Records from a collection

================================

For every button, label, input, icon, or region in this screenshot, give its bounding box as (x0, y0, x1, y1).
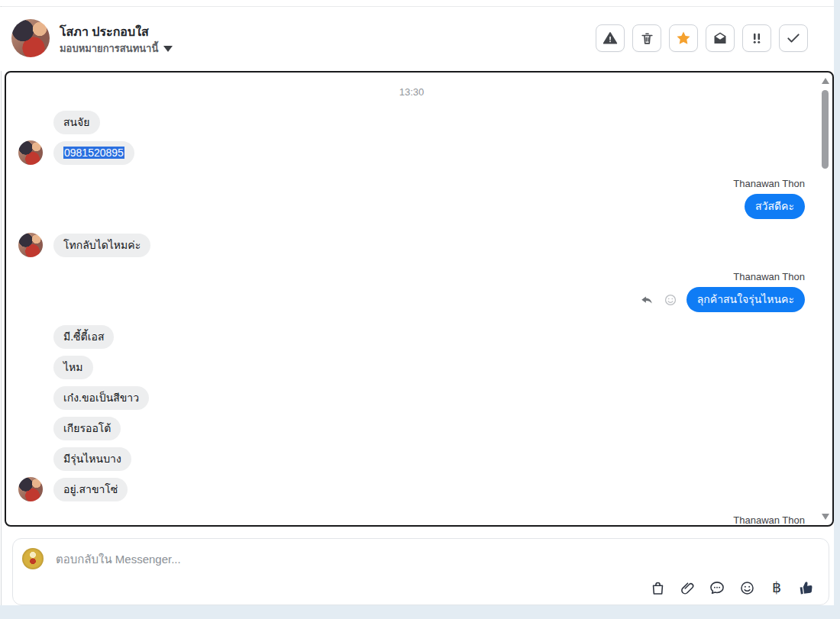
scroll-down-arrow-icon[interactable] (822, 514, 829, 520)
contact-name: โสภา ประกอบใส (60, 22, 149, 41)
sender-name: Thanawan Thon (733, 271, 805, 282)
paperclip-icon[interactable] (679, 579, 696, 596)
scroll-up-arrow-icon[interactable] (822, 78, 829, 84)
delete-button[interactable] (632, 24, 661, 52)
baht-symbol: ฿ (772, 579, 781, 596)
shopping-bag-icon[interactable] (649, 579, 666, 596)
mark-unread-button[interactable] (706, 24, 735, 52)
report-button[interactable] (596, 24, 625, 52)
left-edge-line (1, 6, 2, 605)
incoming-message-row: อยู่.สาขาโซ่ (18, 477, 805, 501)
emoji-icon[interactable] (738, 579, 755, 596)
add-reaction-icon[interactable] (664, 293, 677, 307)
reply-input[interactable] (56, 553, 590, 566)
incoming-message-row: เกียรออโต้ (18, 416, 805, 440)
assign-conversation-label: มอบหมายการสนทนานี้ (60, 40, 158, 56)
chat-scroll-area[interactable]: 13:30 สนจัย0981520895Thanawan Thonสวัสดี… (5, 71, 834, 527)
outgoing-message-bubble[interactable]: ลุกค้าสนใจรุ่นไหนคะ (687, 287, 805, 312)
selected-text: 0981520895 (63, 147, 124, 159)
contact-avatar[interactable] (11, 19, 50, 57)
like-icon[interactable] (798, 579, 815, 596)
outgoing-message-header: Thanawan Thon (18, 178, 805, 189)
contact-avatar (18, 233, 43, 257)
contact-avatar (18, 140, 43, 165)
trash-icon (640, 31, 654, 46)
outgoing-message-header: Thanawan Thon (18, 271, 805, 282)
timestamp: 13:30 (18, 86, 805, 98)
sender-name: Thanawan Thon (733, 178, 805, 189)
page-avatar (22, 548, 44, 569)
incoming-message-row: มีรุ่นไหนบาง (18, 447, 805, 471)
envelope-icon (712, 31, 728, 46)
contact-avatar (18, 477, 43, 501)
mark-done-button[interactable] (779, 24, 808, 52)
star-icon (675, 30, 692, 47)
outgoing-message-row: สวัสดีคะ (18, 194, 805, 219)
incoming-message-bubble[interactable]: สนจัย (53, 111, 100, 134)
incoming-message-bubble[interactable]: มี.ซี้ตี้เอส (53, 325, 114, 349)
sender-name: Thanawan Thon (733, 514, 805, 525)
incoming-message-row: โทกลับไดไหมค่ะ (18, 233, 805, 257)
assign-conversation-dropdown[interactable]: มอบหมายการสนทนานี้ (60, 40, 173, 56)
avatar-spacer (18, 385, 43, 410)
incoming-message-row: เก๋ง.ขอเป็นสีขาว (18, 385, 805, 410)
warning-triangle-icon (603, 31, 618, 46)
avatar-spacer (18, 416, 43, 440)
reply-composer: ฿ (12, 538, 829, 605)
messenger-inbox-window: โสภา ประกอบใส มอบหมายการสนทนานี้ 13:30 ส… (0, 0, 840, 619)
star-button[interactable] (669, 24, 698, 52)
double-exclamation-icon (750, 31, 764, 45)
incoming-message-row: 0981520895 (18, 140, 805, 165)
incoming-message-bubble[interactable]: โทกลับไดไหมค่ะ (53, 234, 150, 257)
incoming-message-row: มี.ซี้ตี้เอส (18, 324, 805, 349)
message-list: 13:30 สนจัย0981520895Thanawan Thonสวัสดี… (6, 73, 819, 525)
composer-icons: ฿ (649, 579, 815, 596)
outgoing-message-header: Thanawan Thon (18, 514, 805, 525)
mark-spam-button[interactable] (742, 24, 771, 52)
avatar-spacer (18, 355, 43, 379)
scrollbar-thumb[interactable] (822, 90, 829, 169)
incoming-message-bubble[interactable]: อยู่.สาขาโซ่ (53, 478, 128, 501)
avatar-spacer (18, 110, 43, 134)
scrollbar[interactable] (820, 74, 831, 524)
reply-icon[interactable] (640, 293, 654, 307)
avatar-spacer (18, 324, 43, 349)
incoming-message-bubble[interactable]: เกียรออโต้ (53, 417, 121, 440)
check-icon (786, 31, 801, 46)
incoming-message-bubble[interactable]: เก๋ง.ขอเป็นสีขาว (53, 386, 149, 410)
incoming-message-bubble[interactable]: ไหม (53, 356, 93, 379)
incoming-message-bubble[interactable]: 0981520895 (53, 141, 134, 165)
saved-replies-icon[interactable] (709, 579, 725, 596)
baht-icon[interactable]: ฿ (768, 579, 785, 596)
conversation-header: โสภา ประกอบใส มอบหมายการสนทนานี้ (0, 7, 834, 71)
incoming-message-row: สนจัย (18, 110, 805, 134)
chevron-down-icon (163, 46, 173, 52)
outgoing-message-bubble[interactable]: สวัสดีคะ (745, 194, 805, 219)
avatar-spacer (18, 447, 43, 471)
outgoing-message-row: ลุกค้าสนใจรุ่นไหนคะ (18, 287, 805, 312)
header-actions (596, 24, 808, 52)
message-hover-actions (640, 293, 677, 307)
incoming-message-row: ไหม (18, 355, 805, 379)
incoming-message-bubble[interactable]: มีรุ่นไหนบาง (53, 447, 131, 471)
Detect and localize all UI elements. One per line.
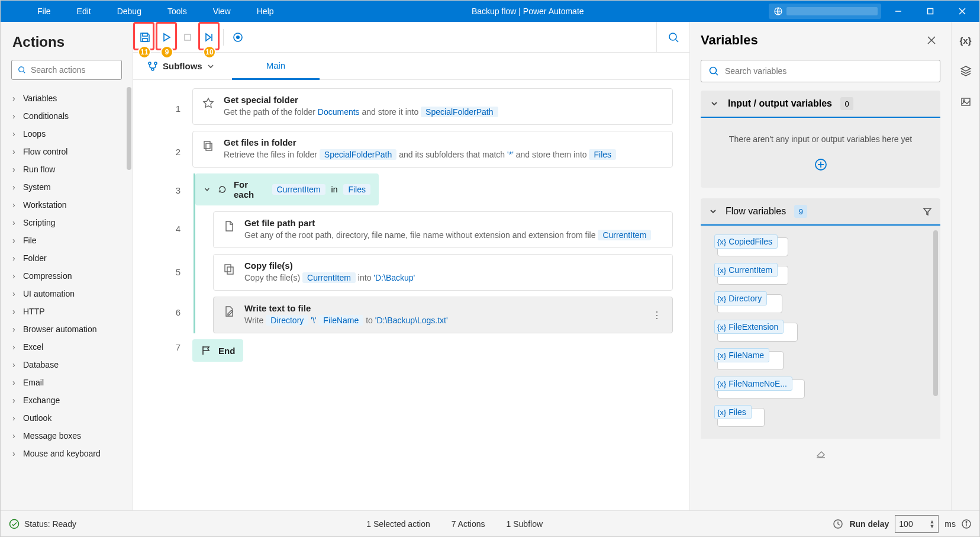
environment-selector[interactable] [769, 4, 881, 19]
line-gutter: 1 2 3 4 5 6 7 [133, 80, 192, 510]
svg-point-33 [10, 519, 19, 528]
svg-point-37 [966, 521, 967, 522]
cat-mouse-keyboard[interactable]: ›Mouse and keyboard [1, 445, 133, 462]
search-actions-input[interactable] [31, 65, 115, 75]
subflows-toggle[interactable]: Subflows [141, 57, 220, 75]
cat-outlook[interactable]: ›Outlook [1, 409, 133, 427]
cat-system[interactable]: ›System [1, 178, 133, 196]
cat-excel[interactable]: ›Excel [1, 338, 133, 356]
layers-strip-button[interactable] [957, 62, 975, 80]
cat-email[interactable]: ›Email [1, 374, 133, 391]
filter-icon[interactable] [923, 207, 932, 216]
clock-icon [833, 519, 843, 529]
close-variables-button[interactable] [923, 31, 940, 49]
cat-exchange[interactable]: ›Exchange [1, 391, 133, 409]
record-button[interactable] [227, 27, 249, 48]
star-icon [201, 96, 215, 110]
images-strip-button[interactable] [957, 93, 975, 111]
menu-file[interactable]: File [24, 1, 64, 22]
add-io-variable-button[interactable] [713, 158, 929, 171]
svg-point-5 [19, 67, 24, 72]
svg-rect-8 [143, 38, 147, 41]
flowvar-directory[interactable]: {x}Directory [717, 290, 924, 318]
search-variables-input[interactable] [725, 66, 933, 76]
copy-icon [222, 262, 236, 276]
cat-compression[interactable]: ›Compression [1, 267, 133, 285]
maximize-button[interactable] [915, 1, 945, 22]
cat-workstation[interactable]: ›Workstation [1, 196, 133, 214]
flowvar-currentitem[interactable]: {x}CurrentItem [717, 261, 924, 290]
cat-http[interactable]: ›HTTP [1, 303, 133, 320]
svg-point-16 [154, 62, 157, 65]
folder-files-icon [201, 139, 215, 153]
step-get-special-folder[interactable]: Get special folder Get the path of the f… [192, 88, 673, 125]
cat-file[interactable]: ›File [1, 231, 133, 249]
stop-button[interactable] [177, 27, 198, 48]
flowvar-fileextension[interactable]: {x}FileExtension [717, 318, 924, 346]
cat-ui-automation[interactable]: ›UI automation [1, 285, 133, 303]
write-file-icon [222, 304, 236, 319]
search-variables[interactable] [701, 60, 940, 82]
flowvar-filename[interactable]: {x}FileName [717, 346, 924, 375]
cat-browser-automation[interactable]: ›Browser automation [1, 320, 133, 338]
cat-flow-control[interactable]: ›Flow control [1, 143, 133, 160]
cat-scripting[interactable]: ›Scripting [1, 214, 133, 231]
search-icon [708, 66, 719, 76]
step-copy-files[interactable]: Copy file(s) Copy the file(s) CurrentIte… [213, 254, 673, 291]
chevron-down-icon [709, 207, 717, 216]
minimize-button[interactable] [884, 1, 913, 22]
play-button[interactable] [156, 27, 177, 48]
flag-icon [201, 345, 211, 356]
cat-message-boxes[interactable]: ›Message boxes [1, 427, 133, 445]
menu-help[interactable]: Help [244, 1, 287, 22]
step-end[interactable]: End [192, 339, 243, 362]
svg-line-14 [676, 40, 678, 42]
svg-point-25 [710, 67, 717, 74]
svg-rect-19 [206, 143, 212, 150]
cat-loops[interactable]: ›Loops [1, 125, 133, 143]
cat-conditionals[interactable]: ›Conditionals [1, 107, 133, 125]
step-get-files-in-folder[interactable]: Get files in folder Retrieve the files i… [192, 131, 673, 168]
cat-run-flow[interactable]: ›Run flow [1, 160, 133, 178]
eraser-icon[interactable] [815, 448, 826, 459]
right-tool-strip: {x} [951, 22, 979, 510]
scrollbar[interactable] [933, 230, 938, 396]
svg-rect-20 [225, 265, 231, 272]
step-over-button[interactable] [198, 27, 220, 48]
step-get-file-path-part[interactable]: Get file path part Get any of the root p… [213, 211, 673, 248]
status-text: Status: Ready [24, 519, 76, 529]
flow-variables-header[interactable]: Flow variables 9 [701, 198, 940, 226]
info-icon[interactable] [962, 519, 971, 529]
cat-folder[interactable]: ›Folder [1, 249, 133, 267]
step-for-each[interactable]: For each CurrentItem in Files [195, 173, 379, 205]
save-button[interactable] [134, 27, 156, 48]
svg-rect-9 [185, 34, 191, 40]
menu-tools[interactable]: Tools [154, 1, 200, 22]
rundelay-label: Run delay [849, 519, 889, 529]
menu-view[interactable]: View [200, 1, 244, 22]
menu-debug[interactable]: Debug [104, 1, 154, 22]
variables-strip-button[interactable]: {x} [957, 31, 975, 49]
close-button[interactable] [947, 1, 977, 22]
flowvar-filenamenoext[interactable]: {x}FileNameNoE... [717, 375, 924, 403]
step-write-text-to-file[interactable]: Write text to file Write Directory '\' F… [213, 297, 673, 333]
status-ok-icon [9, 519, 20, 529]
rundelay-input[interactable]: 100 ▲▼ [895, 515, 939, 533]
svg-point-32 [963, 100, 965, 102]
chevron-down-icon [204, 185, 211, 194]
flowvar-files[interactable]: {x}Files [717, 403, 924, 432]
cat-database[interactable]: ›Database [1, 356, 133, 374]
tab-main[interactable]: Main [232, 53, 320, 80]
canvas-search-button[interactable] [656, 22, 689, 53]
designer-canvas: 11 9 10 Subflows Main 1 2 3 [133, 22, 689, 510]
search-actions[interactable] [11, 60, 122, 80]
svg-rect-2 [928, 9, 933, 14]
variables-panel: Variables Input / output variables 0 The… [689, 22, 951, 510]
chevron-down-icon [709, 99, 720, 108]
flowvar-copiedfiles[interactable]: {x}CopiedFiles [717, 233, 924, 261]
menu-edit[interactable]: Edit [64, 1, 104, 22]
scrollbar[interactable] [127, 87, 131, 170]
io-variables-header[interactable]: Input / output variables 0 [701, 91, 940, 118]
step-more-menu[interactable]: ⋮ [650, 303, 664, 327]
cat-variables[interactable]: ›Variables [1, 89, 133, 107]
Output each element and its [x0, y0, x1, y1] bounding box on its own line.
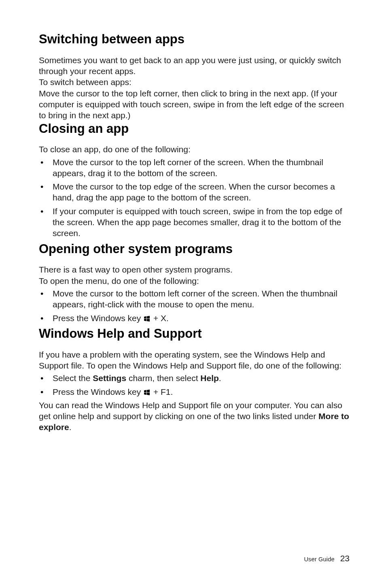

================================

**Assigned task:** Whichever lines of the data include the word "นไหนบาง", pull them out.

**Finished task:**
incoming-message-row: มีรุ่นไหนบาง (18, 447, 805, 471)
incoming-message-bubble[interactable]: มีรุ่นไหนบาง (53, 447, 131, 471)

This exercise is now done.